Our bylaws were written in 2000 to give the board all the usual powers. It was 
felt that the banks wouldn’t approve mortgages unless we followed a standard 

Then we wrote a decision-making policy that says the Board is a team like any 
other team and subject to the same restrictions, and the ultimate 
decision-making power lies with the membership, not the teams or individuals.

So each team has responsibilities, including the Board, but the membership can 
always make a different decision. If you have a contentious household that 
might or does vote in ways that do not reflect the values of the community, you 
could give the board the responsibility for making a decision when the 
membership is hopelessly deadlocked — a definition you would have to write. 

In sociocracy, the principle is that when consent can’t be reached, get more 
information. If a team can’t reach consensus, the decision goes to the 
coordinating team that includes representatives of all the other teams. If 
there is a board or top circle, the decision would go there next. The Board 
will include experts from outside the community. If that doesn’t resolve the 
issue, it goes to an outside expert. Thus the decision is made by examining the 
context of the decision and as much information and expertise as possible.

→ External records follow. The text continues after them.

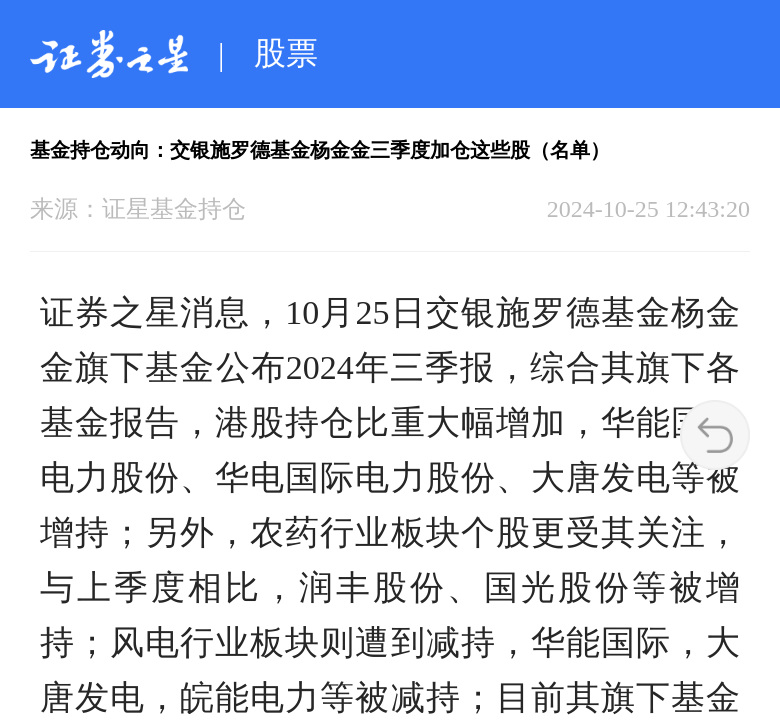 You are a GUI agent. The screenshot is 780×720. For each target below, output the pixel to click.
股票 (286, 53) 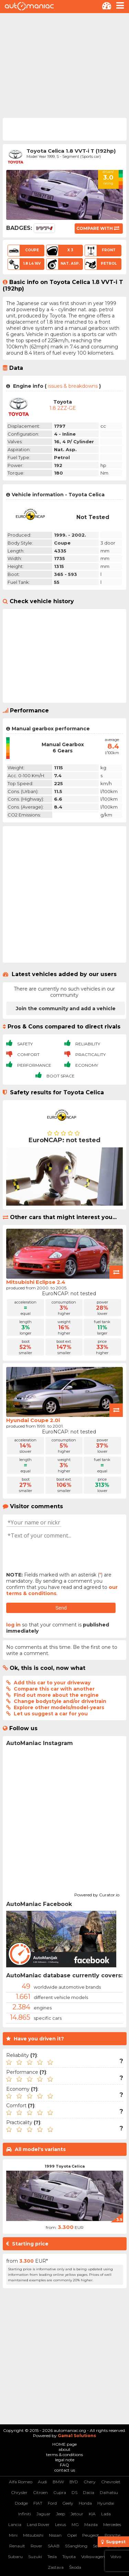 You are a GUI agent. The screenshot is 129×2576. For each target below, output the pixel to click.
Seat (97, 2545)
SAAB (54, 2545)
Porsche (112, 2535)
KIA (92, 2513)
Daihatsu (109, 2492)
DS (74, 2492)
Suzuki (35, 2556)
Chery (90, 2481)
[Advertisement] (64, 64)
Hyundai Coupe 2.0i (33, 1420)
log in (13, 1625)
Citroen (40, 2492)
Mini (13, 2535)
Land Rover (38, 2524)
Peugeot (90, 2535)
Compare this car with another (54, 1689)
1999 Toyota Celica (65, 2166)
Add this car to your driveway (52, 1683)
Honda (85, 2503)
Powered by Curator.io (96, 1894)
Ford (52, 2503)
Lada (106, 2513)
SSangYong (76, 2545)
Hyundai (105, 2503)
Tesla (52, 2556)
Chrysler (19, 2492)
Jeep (60, 2513)
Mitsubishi (33, 2535)
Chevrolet (110, 2481)
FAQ (64, 2464)
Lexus (60, 2524)
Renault (17, 2545)
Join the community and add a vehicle (66, 1008)
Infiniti (24, 2513)
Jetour (77, 2513)
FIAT (37, 2503)
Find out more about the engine (56, 1695)
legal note (64, 2459)
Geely (67, 2503)
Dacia (88, 2492)
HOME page (64, 2444)
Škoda (75, 2567)
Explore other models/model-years (59, 1707)
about (64, 2449)
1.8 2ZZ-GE (63, 408)
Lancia (14, 2524)
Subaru (15, 2556)
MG (75, 2524)
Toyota (69, 2556)
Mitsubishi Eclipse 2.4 (35, 1282)
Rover (36, 2545)
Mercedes (112, 2524)
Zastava (56, 2567)
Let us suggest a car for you (51, 1714)
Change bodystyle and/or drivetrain (60, 1701)
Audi (42, 2481)
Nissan (55, 2535)
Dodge (21, 2503)
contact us (64, 2470)
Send (61, 1608)
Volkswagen (93, 2556)
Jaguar (43, 2513)
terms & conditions (64, 2454)
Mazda (91, 2524)
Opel (72, 2535)
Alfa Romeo (20, 2481)
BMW (58, 2481)
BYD (73, 2481)
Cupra (59, 2492)
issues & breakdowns (72, 386) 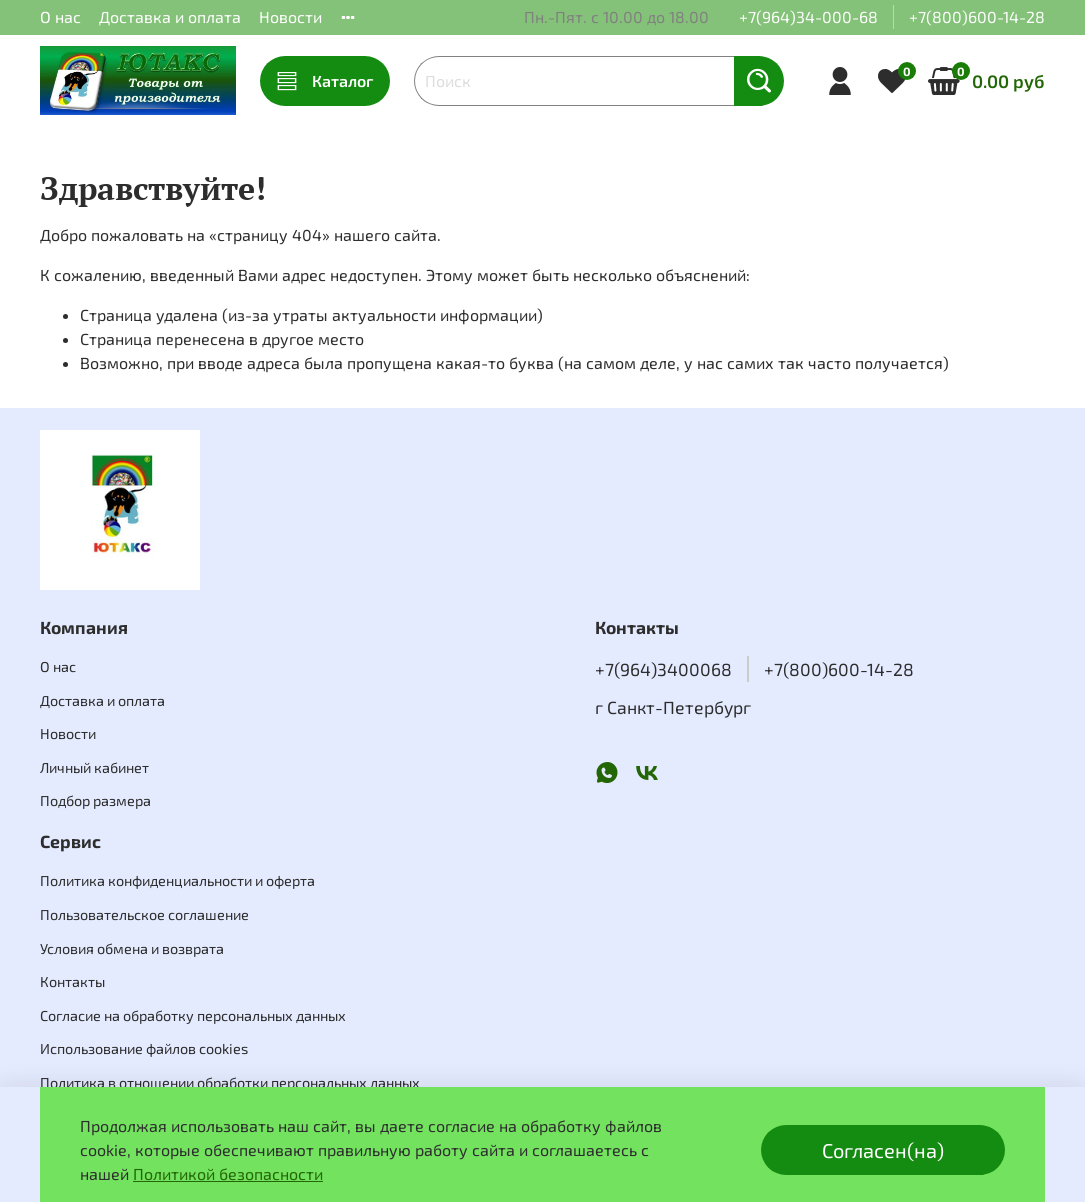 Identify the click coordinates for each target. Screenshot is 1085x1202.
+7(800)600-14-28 (977, 16)
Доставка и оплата (170, 16)
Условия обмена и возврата (132, 948)
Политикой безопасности (228, 1173)
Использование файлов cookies (144, 1048)
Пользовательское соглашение (144, 914)
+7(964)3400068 (663, 669)
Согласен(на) (883, 1150)
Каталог (325, 81)
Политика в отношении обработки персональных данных (230, 1082)
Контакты (72, 981)
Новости (290, 16)
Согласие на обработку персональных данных (193, 1015)
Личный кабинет (94, 767)
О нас (60, 16)
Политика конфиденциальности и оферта (177, 880)
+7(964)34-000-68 (808, 16)
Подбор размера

What we have done is to satisfy the bylaws as written and any other institution 
that might question our full-group consensus, the Board (similar to a steering 
committee) is charged with ratifying membership decisions. By ratifying they 
are confirming that the decision was made in accordance with the 
decision-making policies of the Association — and in essence validating the 
decision as their own.

While we have had/do have people who have stronger feelings on some topics than 
the general community, we’ve never had a household that consistently withheld 
consent on grounds other than the quality of the decision. Most often when a 
person is strongly opposed to a decision, they argue against it but at the 
final meeting asking for consensus, they just don’t attend and it is decided by 
those present.

While there are people whom we wish were more involved in community discussions 
and decision-making, their lack of participation has been lack of interest in 
more discussion and decision-making than their job already requires—not 
disagreement with the community. They accept whatever the community decides, 
though we still miss their perspectives in discussion.